In recent years, device-to-device (D2D) communication has attained significant attention in the research community which enables the users to exchange data directly with each other without the intervention of Base Station (BS). The advantages of D2D communication can be fully realized in multi-hop communication scenario. Establishing a multi-hop D2D route is crucial whenever the two nodes which want to communicate are not in the transmission range of each other. Routing in such multi-hop cellular D2D networks is a critical issue, since the multi-hop network can perform worse than a traditional cellular network if wrong routing decisions are made. This is because routing in these multi-hop networks needs to consider the challenges of node mobility, dynamic network topology, and network fragmentation, which are not major concerns for traditional cellular network.
This thesis mainly focuses on routing in multi-hop D2D networks and provides three main contributions as follows:
In first contribution, firstly, a discussion of various implementations, performance improvements and incentive mechanisms to support D2D communications is provided. Secondly, a detailed derivation and explanation of taxonomy of state-of-the-art routing algorithms for D2D networks is provided. It is worth mentioning that there are numerous works over the past two decades on routing for D2D networks with different naming conventions other than D2D communications. Thus, to the best of the knowledge, the provided taxonomy encompasses all possible routing algorithms. Each routing scheme consists of two main parts: routing metric, and route discovery mechanism. This work contributes in both parts by proposing a routing metric, MIIS, in second contribution and reactive and proactive centralize route discovery mechanisms in third contribution.

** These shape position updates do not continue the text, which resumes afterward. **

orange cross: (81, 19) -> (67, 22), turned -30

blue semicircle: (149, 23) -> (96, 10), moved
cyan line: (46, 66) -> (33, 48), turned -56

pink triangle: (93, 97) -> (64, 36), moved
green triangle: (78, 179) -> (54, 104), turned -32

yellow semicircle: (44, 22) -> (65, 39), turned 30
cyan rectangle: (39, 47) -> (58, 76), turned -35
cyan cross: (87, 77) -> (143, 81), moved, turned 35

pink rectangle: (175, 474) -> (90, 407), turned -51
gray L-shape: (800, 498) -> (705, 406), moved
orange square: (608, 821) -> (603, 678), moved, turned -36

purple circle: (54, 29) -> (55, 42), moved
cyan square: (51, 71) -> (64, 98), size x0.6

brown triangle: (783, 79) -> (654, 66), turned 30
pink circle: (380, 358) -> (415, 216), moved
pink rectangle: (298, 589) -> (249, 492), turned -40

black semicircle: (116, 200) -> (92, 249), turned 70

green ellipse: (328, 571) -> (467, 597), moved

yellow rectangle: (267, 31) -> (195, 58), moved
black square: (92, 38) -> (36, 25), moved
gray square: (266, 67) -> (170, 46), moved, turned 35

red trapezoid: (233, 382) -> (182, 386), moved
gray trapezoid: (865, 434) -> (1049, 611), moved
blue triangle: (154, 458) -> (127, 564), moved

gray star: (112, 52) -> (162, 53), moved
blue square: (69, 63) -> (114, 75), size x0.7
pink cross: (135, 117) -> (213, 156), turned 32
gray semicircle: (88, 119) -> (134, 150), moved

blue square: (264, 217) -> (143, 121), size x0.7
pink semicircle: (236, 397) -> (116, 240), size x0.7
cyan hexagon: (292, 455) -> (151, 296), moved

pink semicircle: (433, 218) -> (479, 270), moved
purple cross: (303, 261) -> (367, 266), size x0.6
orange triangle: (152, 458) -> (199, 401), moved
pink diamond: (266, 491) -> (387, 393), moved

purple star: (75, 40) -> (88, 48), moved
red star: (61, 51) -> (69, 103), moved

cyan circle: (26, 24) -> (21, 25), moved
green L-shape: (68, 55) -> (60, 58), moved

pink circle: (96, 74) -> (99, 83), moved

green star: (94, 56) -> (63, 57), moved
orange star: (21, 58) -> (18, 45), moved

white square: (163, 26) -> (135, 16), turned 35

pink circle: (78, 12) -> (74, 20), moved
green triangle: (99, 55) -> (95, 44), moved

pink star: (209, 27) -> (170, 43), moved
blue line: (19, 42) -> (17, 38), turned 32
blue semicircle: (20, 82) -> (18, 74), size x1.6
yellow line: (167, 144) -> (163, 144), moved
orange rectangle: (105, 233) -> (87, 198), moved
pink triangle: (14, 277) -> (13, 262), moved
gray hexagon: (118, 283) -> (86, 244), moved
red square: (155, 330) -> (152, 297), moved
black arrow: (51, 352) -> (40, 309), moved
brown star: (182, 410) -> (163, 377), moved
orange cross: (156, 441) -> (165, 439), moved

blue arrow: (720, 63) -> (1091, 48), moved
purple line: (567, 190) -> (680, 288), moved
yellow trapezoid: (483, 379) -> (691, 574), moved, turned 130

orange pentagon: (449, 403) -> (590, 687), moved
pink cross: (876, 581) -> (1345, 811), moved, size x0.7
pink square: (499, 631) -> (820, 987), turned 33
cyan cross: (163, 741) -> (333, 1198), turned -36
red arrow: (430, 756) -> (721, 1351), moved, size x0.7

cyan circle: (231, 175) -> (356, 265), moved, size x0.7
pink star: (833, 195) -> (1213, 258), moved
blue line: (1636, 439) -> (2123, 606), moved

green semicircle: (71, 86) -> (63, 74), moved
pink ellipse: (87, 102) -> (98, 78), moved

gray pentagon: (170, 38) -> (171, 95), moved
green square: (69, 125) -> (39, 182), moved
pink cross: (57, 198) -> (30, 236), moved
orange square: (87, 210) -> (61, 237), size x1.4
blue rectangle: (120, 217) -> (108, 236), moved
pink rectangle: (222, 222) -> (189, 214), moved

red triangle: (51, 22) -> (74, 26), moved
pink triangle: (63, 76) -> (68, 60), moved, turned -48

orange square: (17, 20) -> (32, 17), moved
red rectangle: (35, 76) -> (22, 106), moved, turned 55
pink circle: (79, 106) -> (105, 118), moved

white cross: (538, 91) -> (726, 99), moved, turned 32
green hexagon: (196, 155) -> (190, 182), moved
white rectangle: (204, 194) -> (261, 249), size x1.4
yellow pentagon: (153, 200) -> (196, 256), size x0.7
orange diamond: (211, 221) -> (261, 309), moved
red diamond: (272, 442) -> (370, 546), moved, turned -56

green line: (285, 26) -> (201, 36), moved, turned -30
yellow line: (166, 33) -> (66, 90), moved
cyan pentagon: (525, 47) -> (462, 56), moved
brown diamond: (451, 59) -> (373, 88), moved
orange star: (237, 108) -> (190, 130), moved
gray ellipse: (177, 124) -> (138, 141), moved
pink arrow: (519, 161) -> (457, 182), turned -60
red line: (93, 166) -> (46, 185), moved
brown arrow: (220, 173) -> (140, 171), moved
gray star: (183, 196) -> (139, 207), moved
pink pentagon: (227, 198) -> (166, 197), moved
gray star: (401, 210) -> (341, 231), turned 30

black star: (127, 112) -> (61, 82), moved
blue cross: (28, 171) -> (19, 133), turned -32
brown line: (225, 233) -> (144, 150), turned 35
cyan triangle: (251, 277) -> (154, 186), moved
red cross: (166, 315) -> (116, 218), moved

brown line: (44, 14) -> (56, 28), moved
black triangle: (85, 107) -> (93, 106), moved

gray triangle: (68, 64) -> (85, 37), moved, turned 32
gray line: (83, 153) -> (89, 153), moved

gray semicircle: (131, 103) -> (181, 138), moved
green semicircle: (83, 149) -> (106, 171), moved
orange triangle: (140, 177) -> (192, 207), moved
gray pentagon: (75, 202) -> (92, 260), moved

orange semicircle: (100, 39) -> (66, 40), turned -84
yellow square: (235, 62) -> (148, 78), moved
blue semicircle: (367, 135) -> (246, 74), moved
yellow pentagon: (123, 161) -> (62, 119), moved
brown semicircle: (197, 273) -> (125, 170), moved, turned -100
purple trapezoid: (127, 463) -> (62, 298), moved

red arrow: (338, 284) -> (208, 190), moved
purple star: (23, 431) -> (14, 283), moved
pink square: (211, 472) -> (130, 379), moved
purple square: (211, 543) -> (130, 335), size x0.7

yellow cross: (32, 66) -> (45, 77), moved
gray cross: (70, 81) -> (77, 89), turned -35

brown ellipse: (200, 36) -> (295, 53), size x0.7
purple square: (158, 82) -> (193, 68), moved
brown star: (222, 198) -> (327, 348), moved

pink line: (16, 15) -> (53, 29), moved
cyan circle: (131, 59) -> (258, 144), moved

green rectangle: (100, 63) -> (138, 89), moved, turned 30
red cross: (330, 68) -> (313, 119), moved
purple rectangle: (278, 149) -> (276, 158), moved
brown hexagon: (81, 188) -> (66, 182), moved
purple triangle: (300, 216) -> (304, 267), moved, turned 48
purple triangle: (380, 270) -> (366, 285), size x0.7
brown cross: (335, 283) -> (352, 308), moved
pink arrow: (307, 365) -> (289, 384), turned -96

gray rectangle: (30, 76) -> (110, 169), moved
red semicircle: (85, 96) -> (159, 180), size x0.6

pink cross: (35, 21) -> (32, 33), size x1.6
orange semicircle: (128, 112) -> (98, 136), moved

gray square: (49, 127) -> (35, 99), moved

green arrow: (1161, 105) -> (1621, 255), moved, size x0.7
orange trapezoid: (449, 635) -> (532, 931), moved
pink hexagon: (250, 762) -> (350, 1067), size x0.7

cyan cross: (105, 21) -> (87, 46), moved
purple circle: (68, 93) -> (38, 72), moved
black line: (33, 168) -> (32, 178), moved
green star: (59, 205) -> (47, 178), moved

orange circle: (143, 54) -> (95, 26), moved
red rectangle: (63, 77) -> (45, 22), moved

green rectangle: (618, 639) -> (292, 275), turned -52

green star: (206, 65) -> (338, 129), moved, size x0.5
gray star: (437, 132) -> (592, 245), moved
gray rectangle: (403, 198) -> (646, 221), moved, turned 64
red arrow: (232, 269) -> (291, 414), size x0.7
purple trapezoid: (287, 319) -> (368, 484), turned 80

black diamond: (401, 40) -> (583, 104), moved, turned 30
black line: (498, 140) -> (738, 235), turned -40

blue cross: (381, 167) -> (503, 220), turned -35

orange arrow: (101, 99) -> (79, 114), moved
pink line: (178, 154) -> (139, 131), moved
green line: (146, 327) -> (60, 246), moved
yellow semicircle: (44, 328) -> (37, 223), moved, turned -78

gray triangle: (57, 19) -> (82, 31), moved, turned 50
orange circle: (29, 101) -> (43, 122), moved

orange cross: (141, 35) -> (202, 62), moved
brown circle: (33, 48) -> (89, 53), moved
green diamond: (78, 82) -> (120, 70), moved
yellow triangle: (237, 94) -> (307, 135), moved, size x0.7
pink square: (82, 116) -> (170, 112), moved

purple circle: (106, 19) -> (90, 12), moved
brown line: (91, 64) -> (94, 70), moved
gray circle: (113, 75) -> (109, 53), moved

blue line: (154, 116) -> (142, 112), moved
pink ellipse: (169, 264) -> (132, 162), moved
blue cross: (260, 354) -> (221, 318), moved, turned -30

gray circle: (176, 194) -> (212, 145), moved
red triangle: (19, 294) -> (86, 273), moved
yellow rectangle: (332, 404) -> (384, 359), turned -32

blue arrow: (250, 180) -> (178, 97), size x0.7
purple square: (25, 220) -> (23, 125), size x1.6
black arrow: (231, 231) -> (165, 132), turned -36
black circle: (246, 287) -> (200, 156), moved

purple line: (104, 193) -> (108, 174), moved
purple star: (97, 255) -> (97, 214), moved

In second contribution, a novel routing metric, MIIS (Metric for Interference Impact and SINR) is proposed. Interference is an important parameter to consider in D2D communication, therefore, interference together with signal-to-interference-plus-noise-ratio (SINR) are considered in the proposed routing metric, MIIS. The MIIS selects routes having higher SINR while being conscious about lower interference at the same time. The performance of MIIS is evaluated in a distributed D2D network implemented in OMNeT++ network simulator. Different MIIS variants are compared with two state-of-the-art schemes in terms of average hop count, routing overhead, packet loss ratio and end-to-end delay. The simulation results showed that all MIIS variants outperform the state-of-the-art schemes under various network topologies with varying number of nodes, nodes mobility and traffic load.
In third contribution, a novel route discovery mechanism of reactive centralized routing is proposed that takes the advantage of the presence of BS for establishing the D2D routes in which the route calculation and decision are taken by the BS for a given cell. The BS makes route decisions by gathering the information from all the nodes and constructs the network topology graph. The reactive centralized routing is also extended to proactive centralized routing. Both centralized routing schemes (i.e., reactive and proactive) significantly reduce the routing overhead as compared to distributed routing schemes by avoiding the flooding of route requests. The performance of reactive and proactive centralized routing have been evaluated through simulations by using MIIS and comparing with existing schemes in terms of varying number of nodes, nodes mobility and traffic load. The centralized routing schemes achieves much lower routing overhead, packet loss ratio and end-to-end delay.